- Columbia University Bible Fellowship
I can come as I am
In the beginning God created the heavens and the earth. Now the earth was formless and empty, darkness was over the surface of the deep, and the Spirit of God was hovering over the waters. And God said, "Let there be light," and there was light.
-Genesis 1:1-3
It has been a blessing to meditate on these verses and all passages recently. We've all expressed feelings of uncertainty, frustration, doubt, and just blah. I think this is something similar to how the earth was in the beginning. In the beginning, not everything was perfect, nothing was even put together. There was actually darkness, formlessness, and emptiness. I often think I need to have everything put together, or else I would be rejected. I need to give my God my holy heart, fearing the rejection of being known and loved as I am. Fearing to expose those parts of who I am. The root: merely fearing not being enough. So, to God, I need to put on my best suit or outfit, and pretend things are great and in order, because surely, surely God will not take me for who I am, otherwise. I have made mistakes in life, have run away, have sinned, have feared, and yet am still loved? What? But the world was formless, empty and dark before it was created. What does this mean?

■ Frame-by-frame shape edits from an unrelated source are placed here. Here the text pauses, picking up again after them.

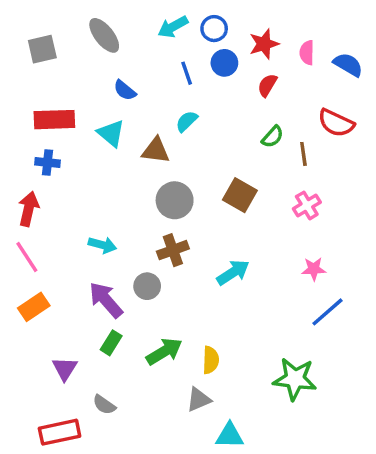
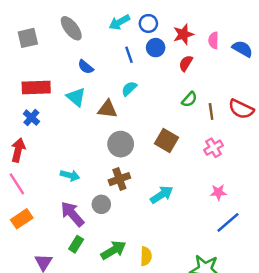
red semicircle: (336, 123) -> (241, 109), moved
blue cross: (47, 163) -> (31, 118), turned 35

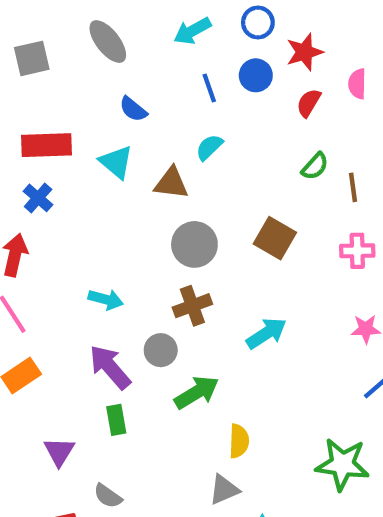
blue circle: (148, 23) -> (258, 22), moved
pink semicircle: (213, 40) -> (357, 84), moved
pink cross: (213, 148) -> (357, 251), turned 30
green rectangle: (76, 244) -> (116, 420), turned -42
green arrow: (113, 250) -> (197, 392), moved

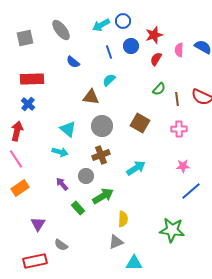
blue circle: (258, 22) -> (123, 21), moved
cyan triangle: (116, 162) -> (68, 129), moved
purple arrow: (110, 367) -> (62, 184), size x0.6
green rectangle: (116, 420) -> (78, 208), moved, turned -32

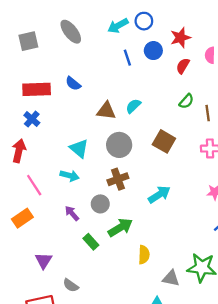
blue semicircle: (73, 62) -> (73, 84), moved
cyan semicircle: (109, 80) -> (133, 106), moved
pink line: (16, 159) -> (34, 185), moved
gray triangle: (116, 242) -> (171, 278), moved, turned 35

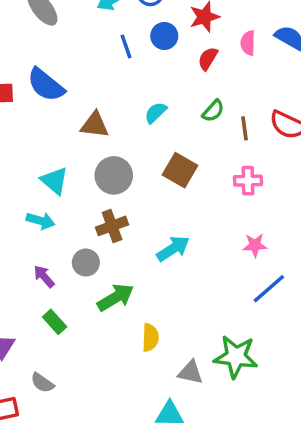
blue semicircle: (73, 84) -> (46, 85), size x1.6
cyan semicircle: (133, 106) -> (156, 113), moved
green rectangle: (91, 242) -> (55, 322), moved

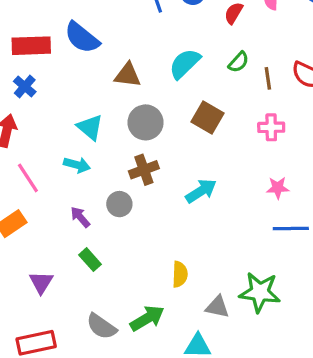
cyan semicircle: (156, 113) -> (185, 64), size x1.5
blue line: (269, 289) -> (291, 229), turned 40
green arrow: (116, 297) -> (147, 318), moved
gray semicircle: (42, 383) -> (101, 326), moved, size x1.4

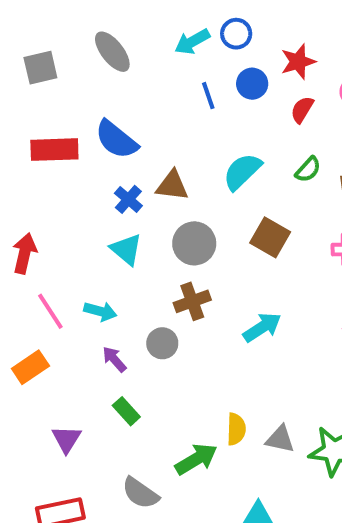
blue cross: (25, 87) -> (128, 199), moved
cyan arrow: (77, 165) -> (100, 311), moved
gray triangle: (217, 307) -> (280, 439), moved
green arrow: (147, 318) -> (196, 459), moved

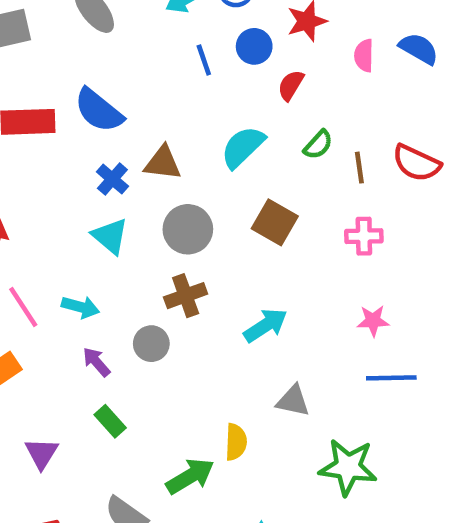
red semicircle: (302, 110) -> (291, 85), moved
gray triangle: (280, 439) -> (293, 401), moved

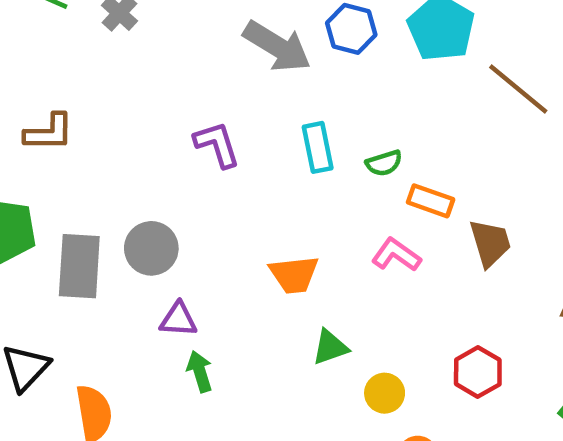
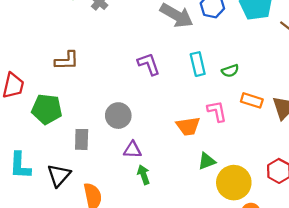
orange rectangle: (431, 201) -> (252, 100), moved
pink L-shape: (396, 255) -> (217, 111), moved, turned 45
gray rectangle: (79, 266) -> (82, 139), moved, size x0.7
yellow circle: (385, 393) -> (234, 183), size x1.8

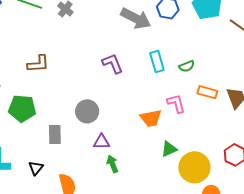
black triangle: (59, 175) -> (36, 168), size x0.7

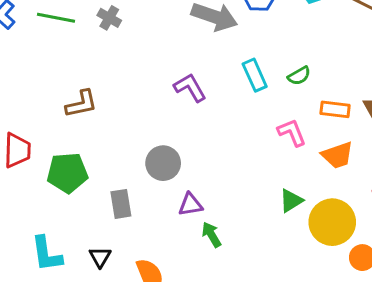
orange trapezoid: (151, 118) -> (338, 155), moved

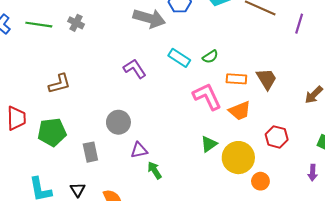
cyan rectangle: (255, 75) -> (179, 58), turned -30
pink L-shape: (292, 132) -> (207, 96), size x1.4

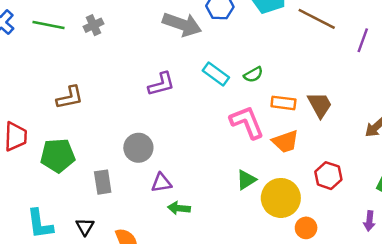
gray cross: (76, 23) -> (93, 25), turned 35
purple L-shape: (135, 69) -> (161, 84), turned 105
green arrow: (155, 170) -> (179, 208), turned -54

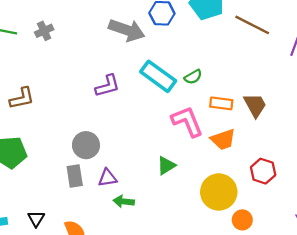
cyan rectangle: (216, 74) -> (158, 76), size x1.4
green triangle: (246, 180) -> (166, 166), moved
gray rectangle: (103, 182) -> (75, 176), moved

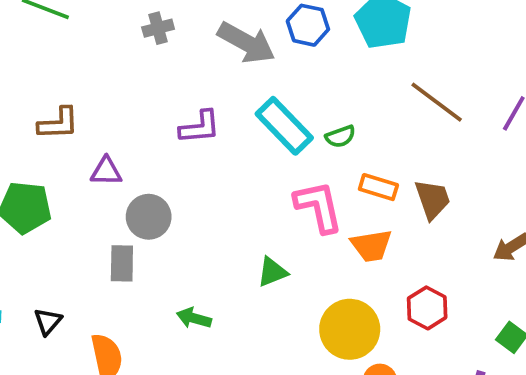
brown line: (252, 25) -> (437, 102), moved
gray cross: (44, 31) -> (158, 28), moved
purple triangle: (107, 178) -> (106, 171), moved

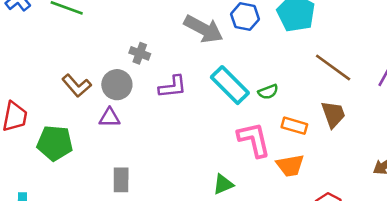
gray cross: (158, 28) -> (140, 53), moved, turned 36
brown L-shape: (58, 123) -> (77, 86), turned 52
brown trapezoid: (433, 199) -> (333, 114), moved
gray circle: (149, 217) -> (117, 85), moved

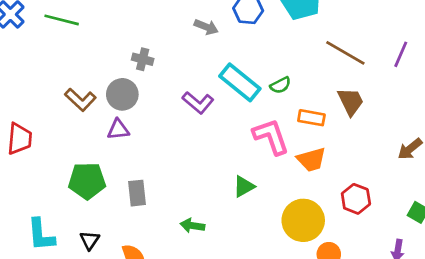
gray arrow: (203, 29) -> (206, 27), size x0.6
purple L-shape: (173, 87) -> (198, 103), moved, turned 52
green pentagon: (55, 143) -> (87, 181), moved

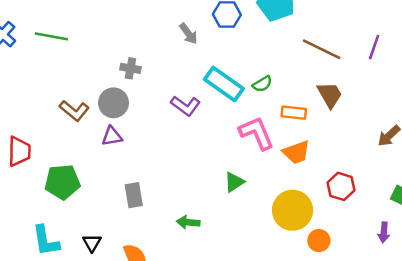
gray arrow: (206, 27) -> (188, 34), turned 35
green pentagon: (87, 181) -> (62, 182), moved

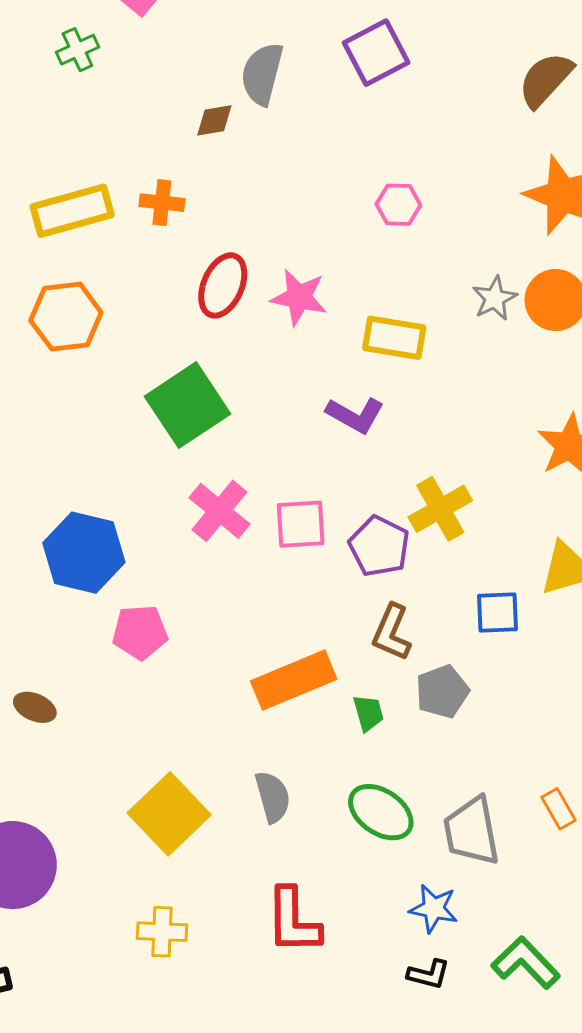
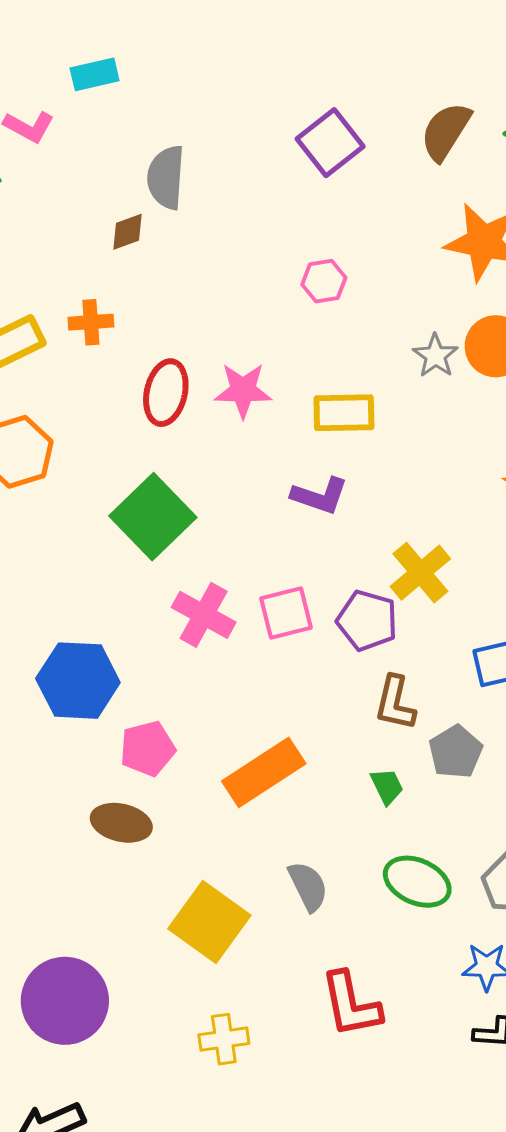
purple square: (376, 53) -> (330, 143), moved
orange rectangle: (294, 680) -> (264, 772), moved
brown ellipse: (35, 707) -> (121, 823), moved, size x1.4

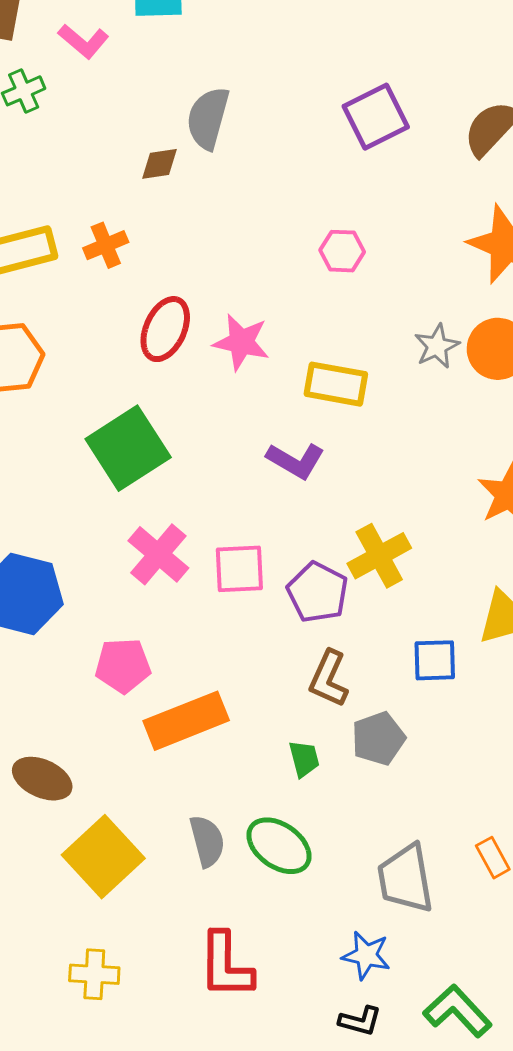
orange cross: (91, 322) -> (106, 245), turned -30
pink pentagon: (148, 749) -> (123, 666), moved
brown ellipse: (121, 823) -> (42, 779), moved
green ellipse: (417, 882) -> (279, 846), moved

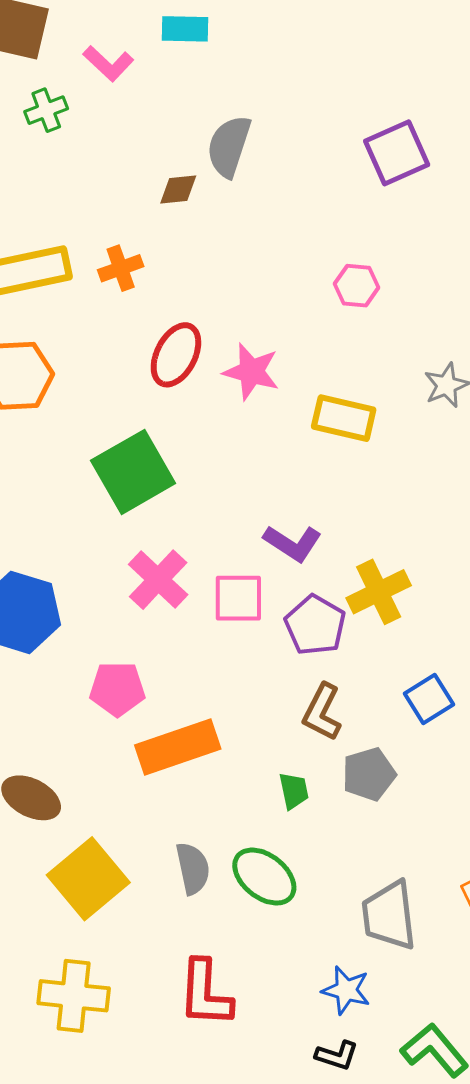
purple L-shape: (296, 461) -> (293, 543), moved
blue square: (435, 660) -> (429, 699), turned -33
yellow cross: (94, 974) -> (74, 996), size x1.4

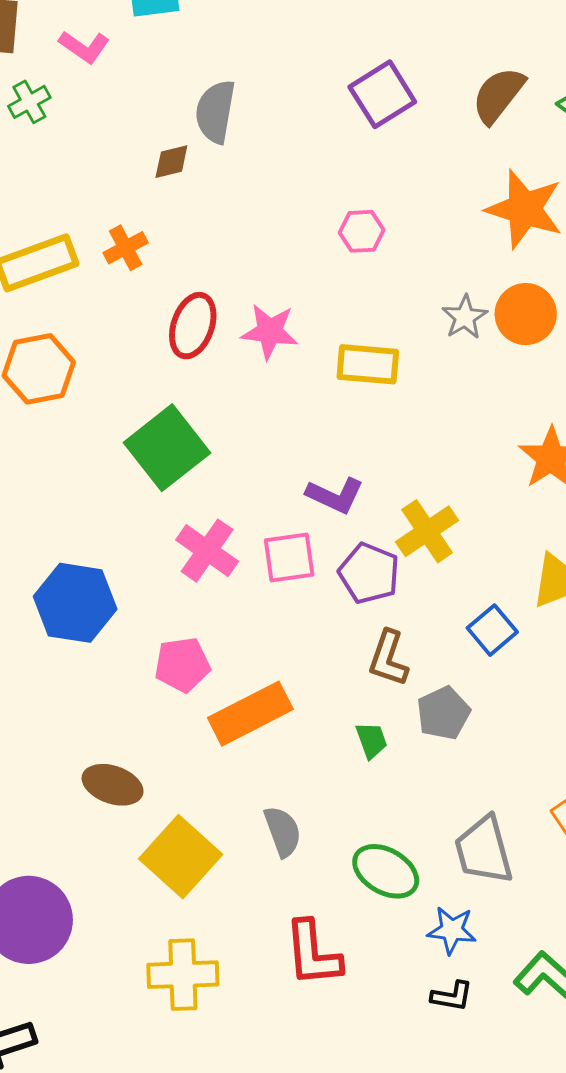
green ellipse: (264, 877) -> (386, 871), moved

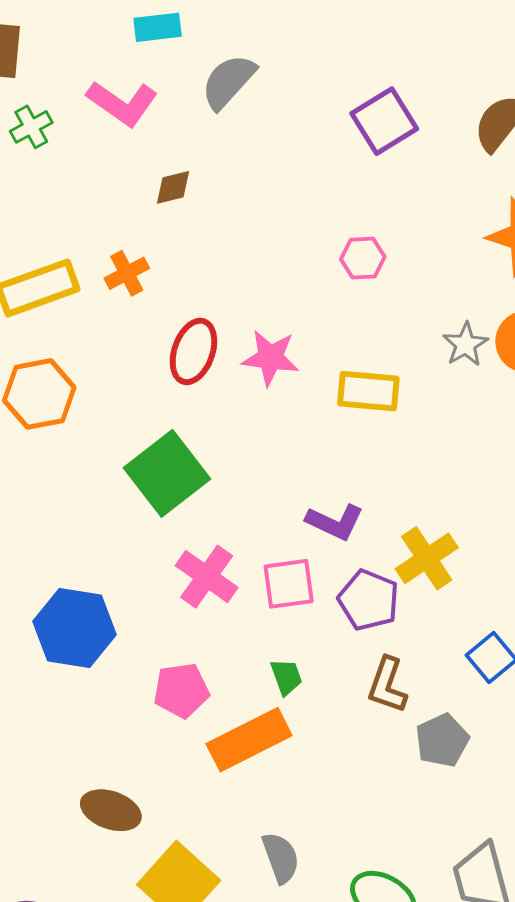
pink L-shape: (84, 47) -> (122, 103), moved, size x1.4
gray semicircle: (215, 112) -> (228, 82), moved, turned 32
green trapezoid: (371, 740) -> (286, 677), moved

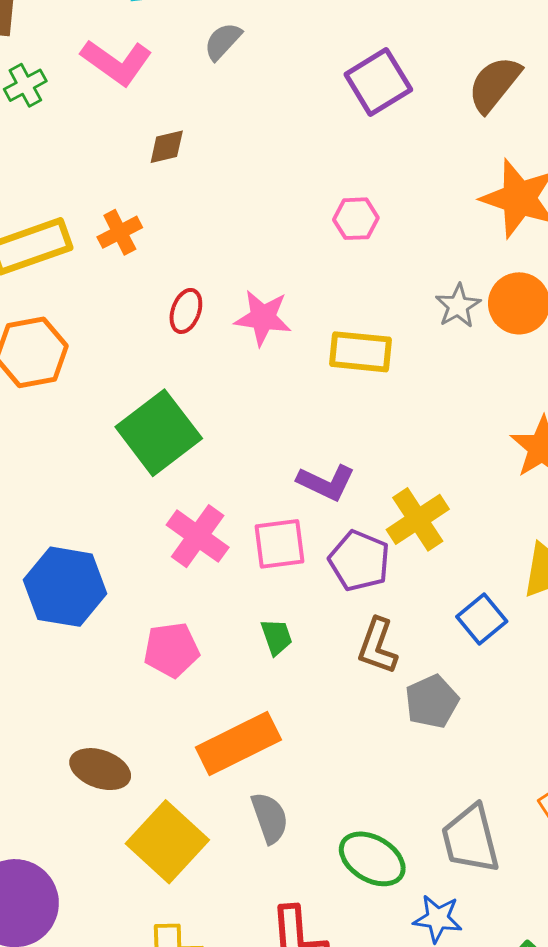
gray semicircle: (228, 82) -> (223, 41), size x0.7
red ellipse: (193, 351) -> (186, 311), size x0.7
orange rectangle: (249, 740) -> (238, 744), moved

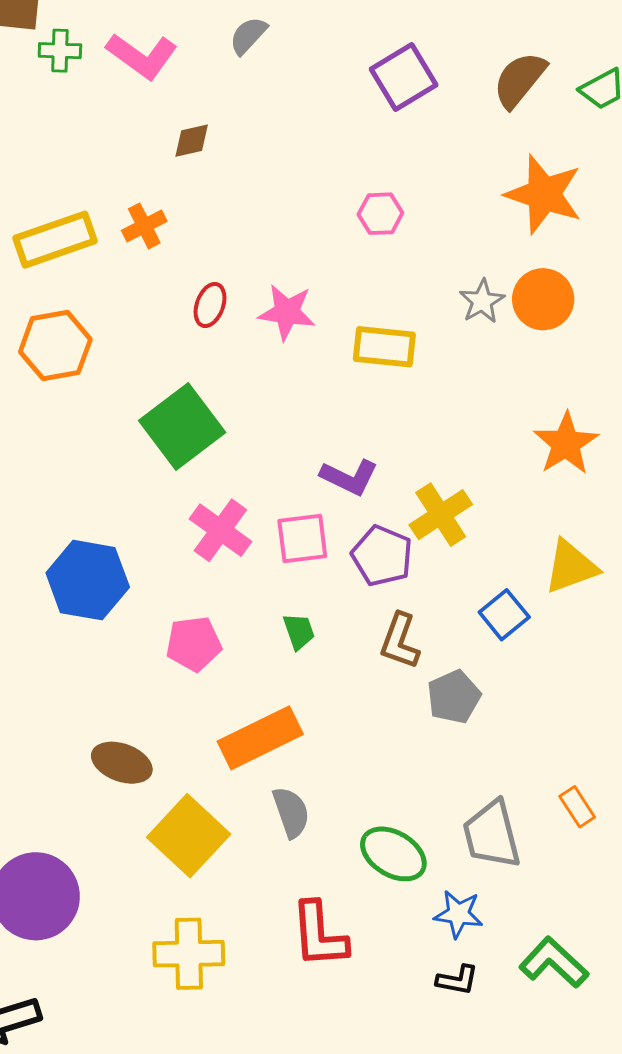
green cross: (25, 85) -> (60, 51), moved, turned 30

Verse 2 of Genesis 1 makes it so clear that God is in the darkness, formlessness, and emptiness. His Spirit was hovering over the waters. And God moved and worked in the formlessness and emptiness and darkness. Maybe as humans, we reject when things, or people, are not put together. But to God, He was right there in the midst of it all. And He said, "Let there be light." He worked, by His Spirit and by His word, to create light. And all throughout chapter 1, He turned formlessness and emptiness into an amazing garden, and to what He said was good. In thinking about these three short verses, it helps me to see that I can give to God all of my emptiness, darkness and formlessness. Those parts that do not seem good enough, not put together enough, because He works to solve them all.
Earlier in the week, a friend and I were doing a prayer thing, which to me was not going as well. There came a point when someone texted and said, "You should pray sincerely to God about your heart's desires." She encouraged me to really tell God what was on my heart, and what I had long awaited for. In attempting to do so, I actually told God something else. I told Him I had been sad. I told him it was no longer easy to pray over His word anymore, a Promise Board He helped me make in 2019. Because that promise seemed to be wasted or non-existed. I was hurt. But in exposing these areas to Him, something I normally never did, I found peace. He allowed me to cry and share all of my heart. It was also in that moment, as DaMonique and I discussed later, that actually giving God our hearts does not only mean loving him and putting him first and saying yes to all His commands. It means literally giving him every part of my heart: the broken, empty, dark and formless places. When I did so, there was no shame. There was peace. There was grace. There was HIS love.
Although God's promises might still seem invisible to my sight now, I'm encouraged to know we are serving a God who is not far. He is with us, hovering over the waters, hovering over all our lives, to make all things beautiful in its time, to work out everything for the good. Amen.